The opposite of abundance is not scarcity per se. It is waste. A system that produces nominal output while depleting soil, corroding trust, and eroding the capacity for future production is not efficient — it is disordered. True efficiency, in Tengata's terms, lies in the minimization of wasted life: wasted land, wasted talent, wasted trust, wasted time, wasted health, wasted futures.

The Bantu ground

This is not an alien idea to African intellectual traditions. Bantu philosophy offers a relational ontology in which persons are constituted through community — through kinship, obligation, stewardship, memory, and mutual recognition. The common formulation is umuntu ngumuntu ngabantu: a person is a person through other persons. Economy, in this frame, is not the allocation of scarce means among competing individuals. It is the ordering of material and institutional life around the flourishing of persons-in-community.

This is not nostalgia. It is a precise philosophical claim about the nature of the economy. And it has practical implications. If personhood is relational, then productive systems that atomize, extract, and fragment do not merely fail ethically. They fail economically. They destroy the social fabric that makes production, coordination, and trust possible in the first place.

What this means for diaspora finance

Diaspora communities already embody a form of regenerative wealth. Officially recorded remittances to low- and middle-income countries reached $656 billion in 2023, with higher flows expected in 2024. These flows — decentralized, personal, sustained through decades of migration — represent the world's largest development finance mechanism by household reach.

Yet the infrastructure through which these flows move is primarily extractive.

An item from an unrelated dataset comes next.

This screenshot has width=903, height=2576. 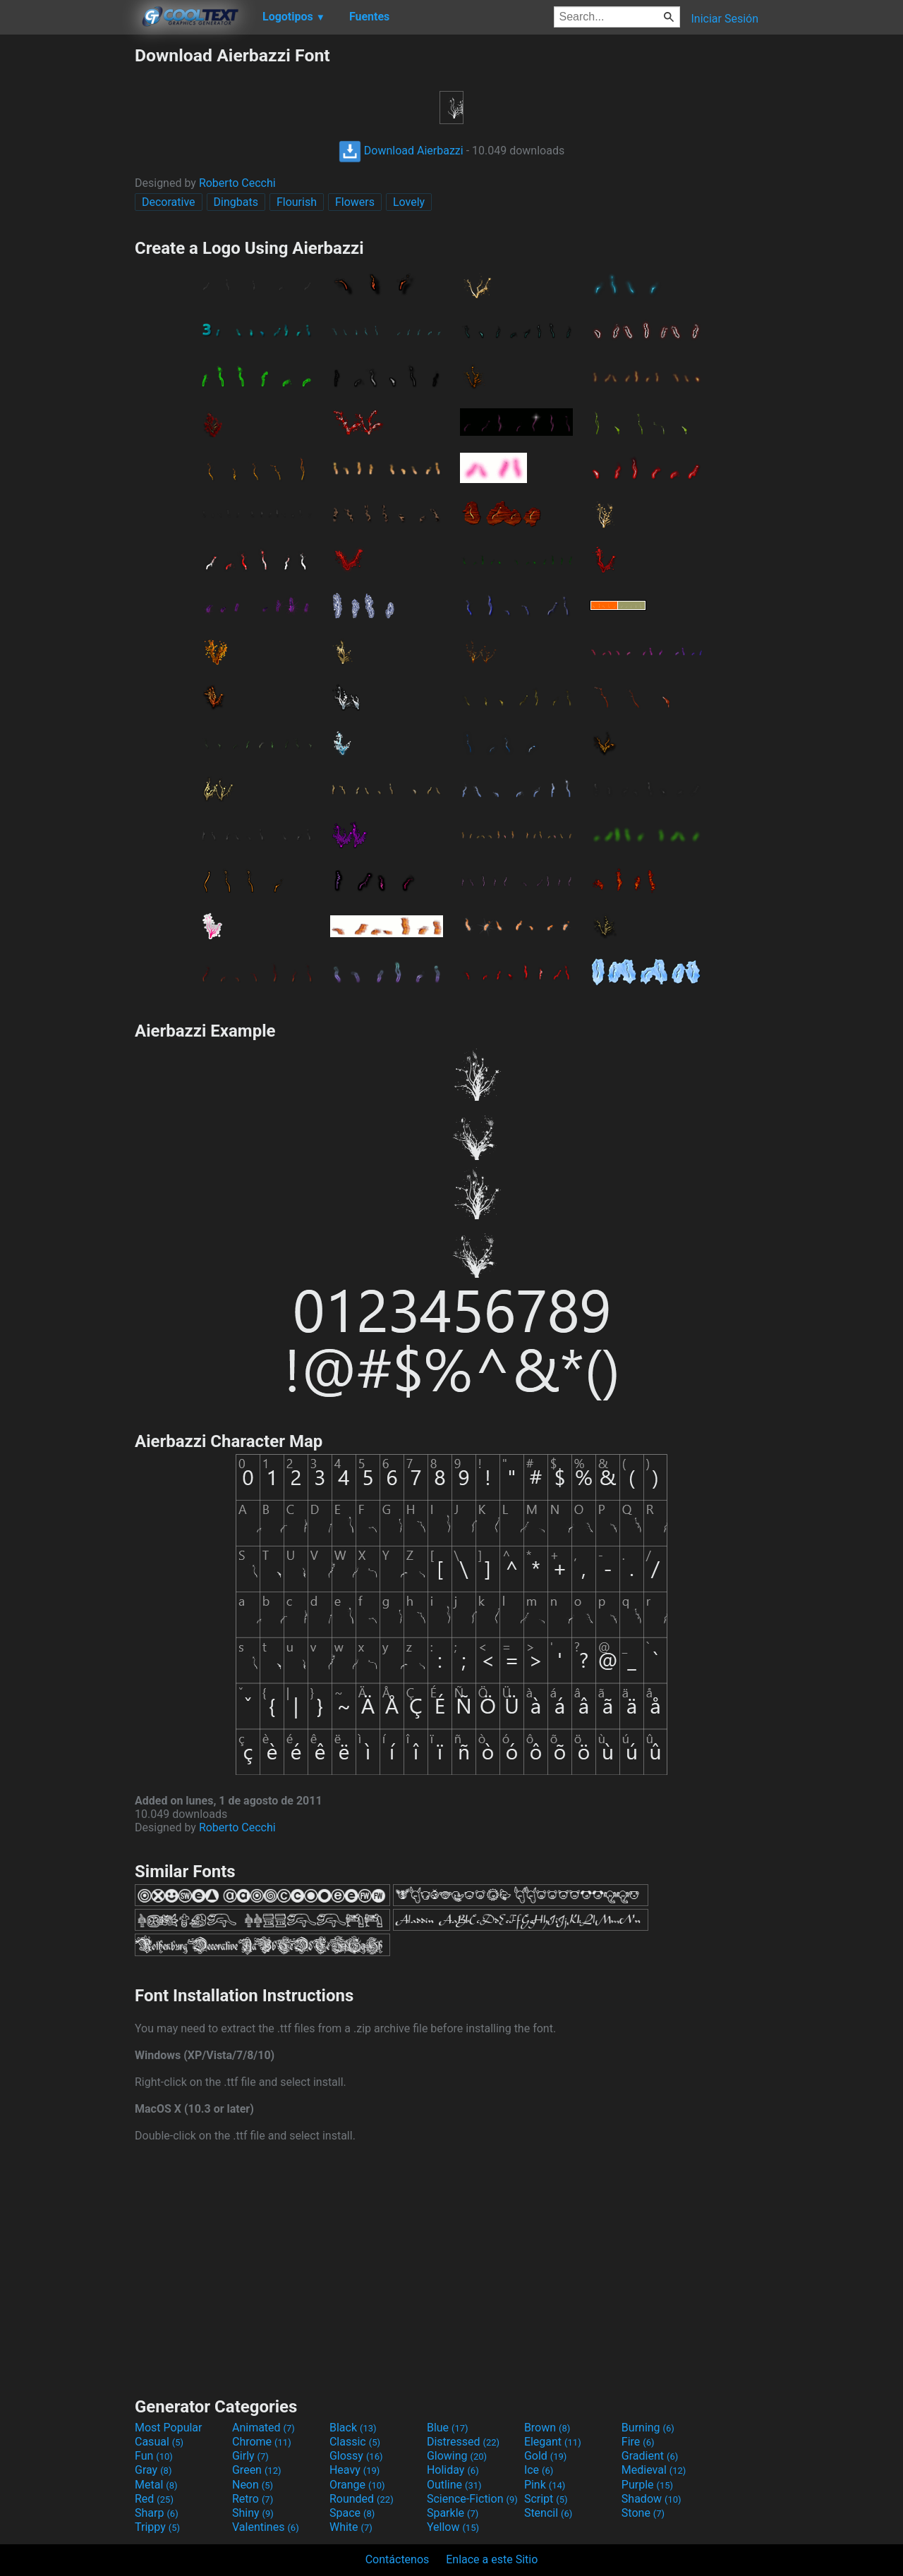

Average costs remain far above the SDG 10.c target of 3% — and those costs fall disproportionately on the households that can least afford them. The value chains around cross-border money movement are structured to maximize fee extraction from people with limited alternatives, not to widen the field of shared prosperity.

Tengata's answer is not to fight this reality with better technology alone. It is to build institutions that are architecturally different — platforms in which transparency is structural, reciprocity is built into exchange design, and value circulates rather than drains.

From doctrine to institution

The argument here is not merely philosophical. It is a proposal for institutional design. A financial platform built on the economy of abundance asks different questions than one built on the premise of extraction.

Not: how much can we capture from this transaction? But: how much of the value generated in this system can be retained by the communities that produced it?

Not: how do we grow this quarter? But: what infrastructure can we build that users and communities will inherit with gratitude?

Not: how do we minimize regulatory friction? But: how do we embed compliance so deeply into the platform that it becomes a source of trust rather than a cost center?

These are not rhetorical distinctions. They lead to different products, different revenue models, different governance structures, and different long-run outcomes. The economy of abundance is, at bottom, a design specification.

"Abundance is the social achievement of a people whose systems are ordered toward shared flourishing across generations. For Tengata, this is not an aspiration. It is the standard."